Both Rubadiris were active in the Nyasaland African Congress and were imprisoned during the independence struggle; the two were arrested during Operation Sunrise. In her autobiography, the lawyer and activist Vera Chirwa, who describes Gertrude Rubadiri as her cousin, recalls encountering the couple under arrest at Chileka Airport at the start of the 1959 state of emergency, before the detainees were flown to Southern Rhodesia.

== Career ==
Rubadiri worked as a secondary school teacher. She accompanied her husband through his diplomatic and academic career, which included periods in exile. Besides teaching at Dedza Secondary School, she also taught at Wandegeya Primary School in Kampala, Uganda, Nairobi's Loreto Convent Valley Road Primary School and Gaborone Secondary School in Gaborone, Botswana.

In later life, the couple lived on a smallholding in Malawi.
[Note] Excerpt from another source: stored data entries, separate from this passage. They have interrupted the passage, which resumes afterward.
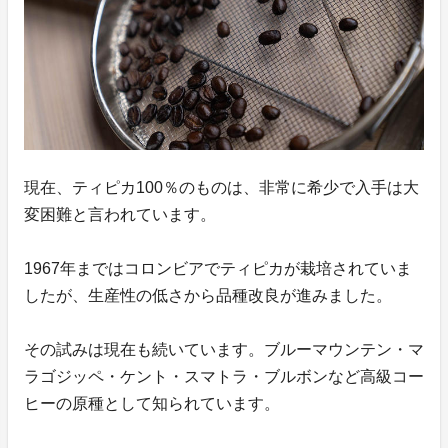
現在、ティピカ100％のものは、非常に希少で入手は大
変困難と言われています。
1967年まではコロンビアでティピカが栽培されていま
したが、生産性の低さから品種改良が進みました。
その試みは現在も続いています。ブルーマウンテン・マ
ラゴジッペ・ケント・スマトラ・ブルボンなど高級コー
ヒーの原種として知られています。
Her husband died on 15 September 2018, a day after their sixty-first wedding anniversary.

== Recognition ==
In November 2014, Rubadiri was one of twenty people honoured as "living legends" at the Cultural and Museum Centre Karonga, alongside her husband and the politician Rose Chibambo. Rubadiri died on 28 January 2021, at the age of 93.

Her daughter, Lindiwe Rubadiri-Mujugira, and her granddaughter, the broadcaster Victoria Rubadiri, published an account of Rubadiri's life in the Society of Malawi Journal in 2021.